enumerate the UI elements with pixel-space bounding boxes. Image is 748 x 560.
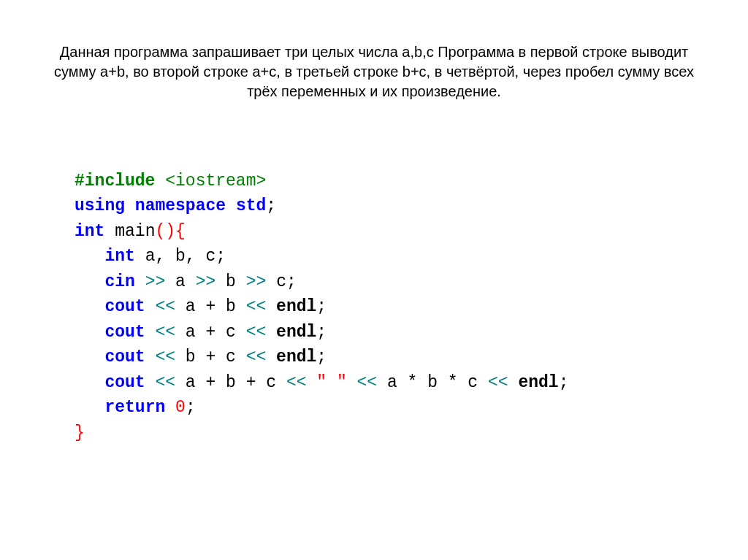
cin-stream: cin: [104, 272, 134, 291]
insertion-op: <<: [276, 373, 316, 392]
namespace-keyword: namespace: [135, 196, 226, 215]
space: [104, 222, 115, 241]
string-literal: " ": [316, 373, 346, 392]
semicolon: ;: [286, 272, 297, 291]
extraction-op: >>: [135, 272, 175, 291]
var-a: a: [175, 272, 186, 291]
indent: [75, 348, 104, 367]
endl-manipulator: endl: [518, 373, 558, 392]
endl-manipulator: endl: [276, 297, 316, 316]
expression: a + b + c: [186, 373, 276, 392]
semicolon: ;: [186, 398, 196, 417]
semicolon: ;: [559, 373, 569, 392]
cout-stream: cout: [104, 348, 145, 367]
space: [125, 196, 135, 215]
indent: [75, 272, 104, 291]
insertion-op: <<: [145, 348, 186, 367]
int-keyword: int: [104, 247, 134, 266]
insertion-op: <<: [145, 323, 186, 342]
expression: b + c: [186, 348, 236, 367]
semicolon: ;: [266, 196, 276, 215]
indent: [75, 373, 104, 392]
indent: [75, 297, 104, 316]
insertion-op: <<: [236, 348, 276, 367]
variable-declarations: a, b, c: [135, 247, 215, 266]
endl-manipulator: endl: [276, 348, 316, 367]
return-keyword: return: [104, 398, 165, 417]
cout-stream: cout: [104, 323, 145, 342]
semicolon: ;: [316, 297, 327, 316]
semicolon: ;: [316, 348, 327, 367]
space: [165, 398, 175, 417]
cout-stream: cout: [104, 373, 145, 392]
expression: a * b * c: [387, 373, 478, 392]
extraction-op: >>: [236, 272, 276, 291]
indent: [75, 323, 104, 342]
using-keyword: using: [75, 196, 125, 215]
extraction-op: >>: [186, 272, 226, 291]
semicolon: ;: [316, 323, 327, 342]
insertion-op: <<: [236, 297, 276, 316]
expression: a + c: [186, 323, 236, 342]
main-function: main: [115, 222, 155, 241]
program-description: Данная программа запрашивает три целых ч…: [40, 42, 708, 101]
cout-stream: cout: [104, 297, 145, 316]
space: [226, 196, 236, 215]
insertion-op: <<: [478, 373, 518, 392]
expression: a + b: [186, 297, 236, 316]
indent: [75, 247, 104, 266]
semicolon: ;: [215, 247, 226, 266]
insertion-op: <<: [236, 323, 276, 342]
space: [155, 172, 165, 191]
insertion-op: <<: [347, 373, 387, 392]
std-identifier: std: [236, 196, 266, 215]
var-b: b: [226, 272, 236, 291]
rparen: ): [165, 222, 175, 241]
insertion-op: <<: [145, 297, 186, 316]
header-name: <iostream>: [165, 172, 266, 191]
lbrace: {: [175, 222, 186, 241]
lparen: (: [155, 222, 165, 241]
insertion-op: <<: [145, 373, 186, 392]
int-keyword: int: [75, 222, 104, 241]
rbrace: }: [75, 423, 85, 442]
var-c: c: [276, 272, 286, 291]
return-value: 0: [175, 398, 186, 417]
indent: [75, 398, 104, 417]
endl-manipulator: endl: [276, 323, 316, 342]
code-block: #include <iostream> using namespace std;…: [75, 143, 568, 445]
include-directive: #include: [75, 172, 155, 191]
==
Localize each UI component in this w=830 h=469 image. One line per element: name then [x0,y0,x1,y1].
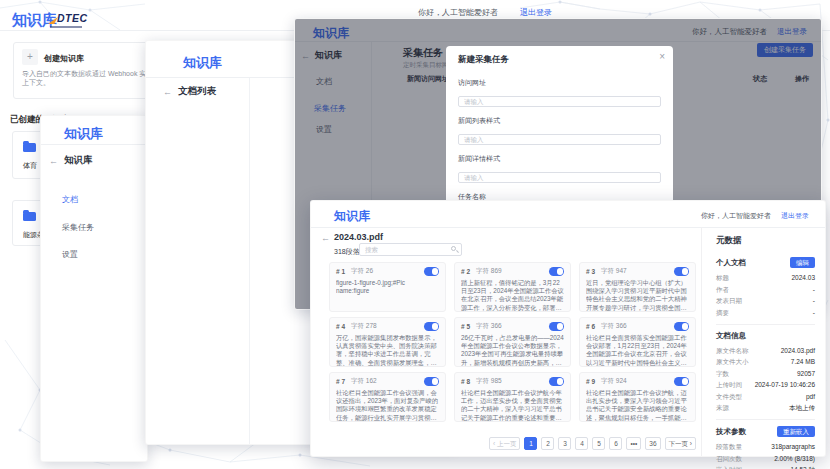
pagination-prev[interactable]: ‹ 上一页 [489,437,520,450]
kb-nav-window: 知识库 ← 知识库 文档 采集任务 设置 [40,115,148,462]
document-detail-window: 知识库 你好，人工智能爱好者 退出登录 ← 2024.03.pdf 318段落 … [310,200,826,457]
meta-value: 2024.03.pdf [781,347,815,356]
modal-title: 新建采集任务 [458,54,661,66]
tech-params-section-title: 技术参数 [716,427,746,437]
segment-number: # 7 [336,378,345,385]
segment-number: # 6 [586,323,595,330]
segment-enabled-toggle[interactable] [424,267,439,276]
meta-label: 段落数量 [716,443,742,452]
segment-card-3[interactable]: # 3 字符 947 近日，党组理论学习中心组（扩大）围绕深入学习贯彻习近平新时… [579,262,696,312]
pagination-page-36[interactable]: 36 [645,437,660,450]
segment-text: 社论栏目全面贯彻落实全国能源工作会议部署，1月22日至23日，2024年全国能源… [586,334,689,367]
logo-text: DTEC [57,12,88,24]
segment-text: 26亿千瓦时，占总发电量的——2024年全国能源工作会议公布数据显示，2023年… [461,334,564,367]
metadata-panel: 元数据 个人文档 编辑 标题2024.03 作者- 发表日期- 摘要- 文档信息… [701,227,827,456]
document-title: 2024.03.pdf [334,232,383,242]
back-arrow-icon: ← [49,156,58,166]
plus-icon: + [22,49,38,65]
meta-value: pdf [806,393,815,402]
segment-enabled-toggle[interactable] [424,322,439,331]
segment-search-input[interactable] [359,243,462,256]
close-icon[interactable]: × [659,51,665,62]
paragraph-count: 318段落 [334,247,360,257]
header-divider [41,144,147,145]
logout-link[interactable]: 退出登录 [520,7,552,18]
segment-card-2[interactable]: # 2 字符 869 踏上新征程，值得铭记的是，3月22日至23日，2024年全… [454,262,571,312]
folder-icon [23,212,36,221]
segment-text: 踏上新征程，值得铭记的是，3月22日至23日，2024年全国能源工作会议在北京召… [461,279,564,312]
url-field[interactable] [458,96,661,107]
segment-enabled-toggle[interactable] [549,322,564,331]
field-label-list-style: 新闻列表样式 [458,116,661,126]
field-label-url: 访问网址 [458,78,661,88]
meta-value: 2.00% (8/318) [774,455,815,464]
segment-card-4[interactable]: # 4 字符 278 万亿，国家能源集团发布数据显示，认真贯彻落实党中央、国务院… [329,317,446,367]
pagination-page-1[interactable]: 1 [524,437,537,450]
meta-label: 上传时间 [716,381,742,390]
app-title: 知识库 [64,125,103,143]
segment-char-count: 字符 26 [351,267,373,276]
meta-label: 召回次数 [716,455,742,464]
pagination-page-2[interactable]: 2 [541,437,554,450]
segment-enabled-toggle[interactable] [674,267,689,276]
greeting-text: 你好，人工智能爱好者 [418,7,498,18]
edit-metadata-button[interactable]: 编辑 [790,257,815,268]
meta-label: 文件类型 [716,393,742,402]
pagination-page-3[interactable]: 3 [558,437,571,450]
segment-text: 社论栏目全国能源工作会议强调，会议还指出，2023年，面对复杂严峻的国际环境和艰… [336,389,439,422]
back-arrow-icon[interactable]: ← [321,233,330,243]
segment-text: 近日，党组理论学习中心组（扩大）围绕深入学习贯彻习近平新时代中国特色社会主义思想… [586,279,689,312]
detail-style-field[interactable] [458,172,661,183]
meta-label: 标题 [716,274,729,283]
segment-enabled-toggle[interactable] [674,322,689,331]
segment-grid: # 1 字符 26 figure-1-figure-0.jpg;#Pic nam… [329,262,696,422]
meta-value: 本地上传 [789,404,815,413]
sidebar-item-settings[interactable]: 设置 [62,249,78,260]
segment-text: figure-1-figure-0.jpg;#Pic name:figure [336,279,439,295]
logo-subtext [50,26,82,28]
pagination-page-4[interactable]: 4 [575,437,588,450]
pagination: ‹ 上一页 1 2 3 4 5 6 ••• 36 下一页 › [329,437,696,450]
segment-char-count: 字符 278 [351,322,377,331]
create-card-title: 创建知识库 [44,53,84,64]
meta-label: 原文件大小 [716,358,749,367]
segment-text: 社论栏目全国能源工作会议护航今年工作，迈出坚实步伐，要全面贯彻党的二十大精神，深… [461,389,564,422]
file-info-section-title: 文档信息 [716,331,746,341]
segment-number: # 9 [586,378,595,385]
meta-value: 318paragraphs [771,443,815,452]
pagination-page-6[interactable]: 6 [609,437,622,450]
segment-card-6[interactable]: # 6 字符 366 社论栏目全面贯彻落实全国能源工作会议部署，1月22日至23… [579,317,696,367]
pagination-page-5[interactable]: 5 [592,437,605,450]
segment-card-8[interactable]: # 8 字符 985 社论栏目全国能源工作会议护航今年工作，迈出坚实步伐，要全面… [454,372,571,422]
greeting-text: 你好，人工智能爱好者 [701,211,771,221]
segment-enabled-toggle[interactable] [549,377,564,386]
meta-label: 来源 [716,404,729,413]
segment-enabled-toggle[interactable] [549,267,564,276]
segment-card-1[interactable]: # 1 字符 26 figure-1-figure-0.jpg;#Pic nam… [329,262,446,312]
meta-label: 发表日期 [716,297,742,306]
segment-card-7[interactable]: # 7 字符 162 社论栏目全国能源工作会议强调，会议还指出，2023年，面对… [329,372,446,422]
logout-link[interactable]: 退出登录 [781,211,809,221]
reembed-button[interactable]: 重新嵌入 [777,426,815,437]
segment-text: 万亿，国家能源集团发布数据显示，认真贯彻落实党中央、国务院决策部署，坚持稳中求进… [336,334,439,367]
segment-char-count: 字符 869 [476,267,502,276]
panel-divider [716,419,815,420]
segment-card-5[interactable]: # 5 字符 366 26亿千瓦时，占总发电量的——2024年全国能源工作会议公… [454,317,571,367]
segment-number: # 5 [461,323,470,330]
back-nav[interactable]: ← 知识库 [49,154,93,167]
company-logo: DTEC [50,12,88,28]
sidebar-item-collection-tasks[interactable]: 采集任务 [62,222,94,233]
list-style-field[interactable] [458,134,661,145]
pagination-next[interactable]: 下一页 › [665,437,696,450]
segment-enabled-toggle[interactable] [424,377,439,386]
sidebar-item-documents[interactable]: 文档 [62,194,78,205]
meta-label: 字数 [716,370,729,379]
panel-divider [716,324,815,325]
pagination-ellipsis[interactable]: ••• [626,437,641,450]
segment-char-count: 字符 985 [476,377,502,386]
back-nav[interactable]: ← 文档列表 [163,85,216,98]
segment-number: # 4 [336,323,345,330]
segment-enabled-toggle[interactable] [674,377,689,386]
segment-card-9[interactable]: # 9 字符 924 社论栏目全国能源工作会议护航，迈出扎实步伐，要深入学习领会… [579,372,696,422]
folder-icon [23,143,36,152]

--- Your assignment ---
Copy each line above containing the string "using".

--- Answer section ---
using-keyword: using: [75, 196, 125, 215]
code-block: #include <iostream> using namespace std;…: [75, 143, 568, 445]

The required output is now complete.